## Task goal
Copy out every line of the data exactly.

[Excerpts from a dataset]

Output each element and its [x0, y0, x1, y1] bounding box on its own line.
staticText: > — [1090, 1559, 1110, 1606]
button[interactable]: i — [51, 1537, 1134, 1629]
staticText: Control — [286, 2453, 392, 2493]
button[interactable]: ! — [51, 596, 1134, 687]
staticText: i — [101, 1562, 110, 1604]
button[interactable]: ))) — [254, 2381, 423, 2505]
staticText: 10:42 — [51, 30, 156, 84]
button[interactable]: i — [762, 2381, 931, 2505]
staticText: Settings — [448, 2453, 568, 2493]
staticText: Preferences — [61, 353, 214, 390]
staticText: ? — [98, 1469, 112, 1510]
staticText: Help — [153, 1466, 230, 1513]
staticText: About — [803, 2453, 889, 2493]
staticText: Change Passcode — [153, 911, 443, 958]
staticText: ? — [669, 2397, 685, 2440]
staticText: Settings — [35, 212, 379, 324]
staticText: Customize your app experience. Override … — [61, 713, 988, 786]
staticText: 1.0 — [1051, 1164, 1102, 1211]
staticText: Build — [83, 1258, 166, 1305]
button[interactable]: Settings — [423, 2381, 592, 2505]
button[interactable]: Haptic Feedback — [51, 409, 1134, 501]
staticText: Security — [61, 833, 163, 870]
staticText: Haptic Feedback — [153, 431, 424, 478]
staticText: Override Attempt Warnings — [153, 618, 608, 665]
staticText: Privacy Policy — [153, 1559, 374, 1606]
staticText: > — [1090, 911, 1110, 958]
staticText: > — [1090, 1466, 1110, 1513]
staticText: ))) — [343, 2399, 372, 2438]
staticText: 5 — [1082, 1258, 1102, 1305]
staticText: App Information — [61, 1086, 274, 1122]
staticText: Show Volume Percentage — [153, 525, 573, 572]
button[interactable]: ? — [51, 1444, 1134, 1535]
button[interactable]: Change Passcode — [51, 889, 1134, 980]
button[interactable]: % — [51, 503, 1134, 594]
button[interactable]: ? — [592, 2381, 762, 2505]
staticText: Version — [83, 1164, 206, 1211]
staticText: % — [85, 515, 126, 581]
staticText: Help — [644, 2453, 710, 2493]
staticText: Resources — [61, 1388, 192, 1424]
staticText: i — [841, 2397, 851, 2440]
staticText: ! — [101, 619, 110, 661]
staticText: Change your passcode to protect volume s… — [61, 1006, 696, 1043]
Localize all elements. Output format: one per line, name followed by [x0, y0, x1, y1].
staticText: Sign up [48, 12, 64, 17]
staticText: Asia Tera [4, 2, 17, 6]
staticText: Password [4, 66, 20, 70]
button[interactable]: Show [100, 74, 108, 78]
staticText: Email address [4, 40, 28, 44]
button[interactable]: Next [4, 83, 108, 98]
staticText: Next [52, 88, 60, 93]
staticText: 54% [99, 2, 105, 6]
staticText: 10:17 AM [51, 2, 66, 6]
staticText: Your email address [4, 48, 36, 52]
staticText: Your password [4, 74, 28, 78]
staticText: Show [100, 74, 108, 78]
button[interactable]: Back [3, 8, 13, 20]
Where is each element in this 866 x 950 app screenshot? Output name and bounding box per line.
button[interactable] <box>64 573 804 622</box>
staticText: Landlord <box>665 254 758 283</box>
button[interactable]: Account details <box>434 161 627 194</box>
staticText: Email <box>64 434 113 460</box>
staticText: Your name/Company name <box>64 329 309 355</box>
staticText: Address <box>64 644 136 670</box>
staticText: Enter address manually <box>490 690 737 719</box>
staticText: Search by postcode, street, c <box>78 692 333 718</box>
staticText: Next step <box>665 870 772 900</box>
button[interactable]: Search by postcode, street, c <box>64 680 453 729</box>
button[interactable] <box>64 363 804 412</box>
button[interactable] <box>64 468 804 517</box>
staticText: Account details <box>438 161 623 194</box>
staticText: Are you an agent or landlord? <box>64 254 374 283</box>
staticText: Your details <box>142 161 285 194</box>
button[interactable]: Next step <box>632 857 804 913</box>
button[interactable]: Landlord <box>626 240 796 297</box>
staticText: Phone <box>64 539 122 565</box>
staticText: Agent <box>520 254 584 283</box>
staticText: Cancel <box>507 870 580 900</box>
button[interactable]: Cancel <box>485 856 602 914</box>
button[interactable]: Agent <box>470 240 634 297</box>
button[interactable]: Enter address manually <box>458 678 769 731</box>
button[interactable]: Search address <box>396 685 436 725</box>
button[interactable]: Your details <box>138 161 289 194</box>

## Result
Output each element and its [x0, y0, x1, y1] bounding box on its own line.
staticText: > — [1090, 1559, 1110, 1606]
button[interactable]: i — [51, 1537, 1134, 1629]
staticText: Control — [286, 2453, 392, 2493]
button[interactable]: ! — [51, 596, 1134, 687]
staticText: i — [101, 1562, 110, 1604]
button[interactable]: ))) — [254, 2381, 423, 2505]
staticText: 10:42 — [51, 30, 156, 84]
button[interactable]: i — [762, 2381, 931, 2505]
staticText: Settings — [448, 2453, 568, 2493]
staticText: Preferences — [61, 353, 214, 390]
staticText: ? — [98, 1469, 112, 1510]
staticText: Help — [153, 1466, 230, 1513]
staticText: About — [803, 2453, 889, 2493]
staticText: Change Passcode — [153, 911, 443, 958]
staticText: ? — [669, 2397, 685, 2440]
staticText: Settings — [35, 212, 379, 324]
staticText: Customize your app experience. Override … — [61, 713, 988, 786]
staticText: 1.0 — [1051, 1164, 1102, 1211]
staticText: Build — [83, 1258, 166, 1305]
button[interactable]: Settings — [423, 2381, 592, 2505]
button[interactable]: Haptic Feedback — [51, 409, 1134, 501]
staticText: Security — [61, 833, 163, 870]
staticText: Haptic Feedback — [153, 431, 424, 478]
staticText: Override Attempt Warnings — [153, 618, 608, 665]
staticText: Privacy Policy — [153, 1559, 374, 1606]
staticText: > — [1090, 911, 1110, 958]
staticText: > — [1090, 1466, 1110, 1513]
staticText: ))) — [343, 2399, 372, 2438]
staticText: 5 — [1082, 1258, 1102, 1305]
staticText: App Information — [61, 1086, 274, 1122]
staticText: Show Volume Percentage — [153, 525, 573, 572]
button[interactable]: ? — [51, 1444, 1134, 1535]
button[interactable]: Change Passcode — [51, 889, 1134, 980]
button[interactable]: % — [51, 503, 1134, 594]
button[interactable]: ? — [592, 2381, 762, 2505]
staticText: Version — [83, 1164, 206, 1211]
staticText: % — [85, 515, 126, 581]
staticText: Help — [644, 2453, 710, 2493]
staticText: Resources — [61, 1388, 192, 1424]
staticText: i — [841, 2397, 851, 2440]
staticText: ! — [101, 619, 110, 661]
staticText: Change your passcode to protect volume s… — [61, 1006, 696, 1043]
Localize all elements. Output format: one per line, name followed by [x0, y0, x1, y1].
staticText: Sign up [48, 12, 64, 17]
staticText: Asia Tera [4, 2, 17, 6]
staticText: Password [4, 66, 20, 70]
button[interactable]: Show [100, 74, 108, 78]
staticText: Email address [4, 40, 28, 44]
button[interactable]: Next [4, 83, 108, 98]
staticText: Next [52, 88, 60, 93]
staticText: 54% [99, 2, 105, 6]
staticText: 10:17 AM [51, 2, 66, 6]
staticText: Your email address [4, 48, 36, 52]
staticText: Your password [4, 74, 28, 78]
staticText: Show [100, 74, 108, 78]
button[interactable]: Back [3, 8, 13, 20]
Where is each element in this 866 x 950 app screenshot? Output name and bounding box per line.
button[interactable] <box>64 573 804 622</box>
staticText: Landlord <box>665 254 758 283</box>
button[interactable]: Account details <box>434 161 627 194</box>
staticText: Email <box>64 434 113 460</box>
staticText: Your name/Company name <box>64 329 309 355</box>
staticText: Address <box>64 644 136 670</box>
staticText: Enter address manually <box>490 690 737 719</box>
staticText: Search by postcode, street, c <box>78 692 333 718</box>
staticText: Next step <box>665 870 772 900</box>
button[interactable]: Search by postcode, street, c <box>64 680 453 729</box>
button[interactable] <box>64 363 804 412</box>
button[interactable] <box>64 468 804 517</box>
staticText: Account details <box>438 161 623 194</box>
staticText: Are you an agent or landlord? <box>64 254 374 283</box>
staticText: Your details <box>142 161 285 194</box>
button[interactable]: Next step <box>632 857 804 913</box>
button[interactable]: Landlord <box>626 240 796 297</box>
staticText: Phone <box>64 539 122 565</box>
staticText: Agent <box>520 254 584 283</box>
staticText: Cancel <box>507 870 580 900</box>
button[interactable]: Cancel <box>485 856 602 914</box>
button[interactable]: Agent <box>470 240 634 297</box>
button[interactable]: Enter address manually <box>458 678 769 731</box>
button[interactable]: Search address <box>396 685 436 725</box>
button[interactable]: Your details <box>138 161 289 194</box>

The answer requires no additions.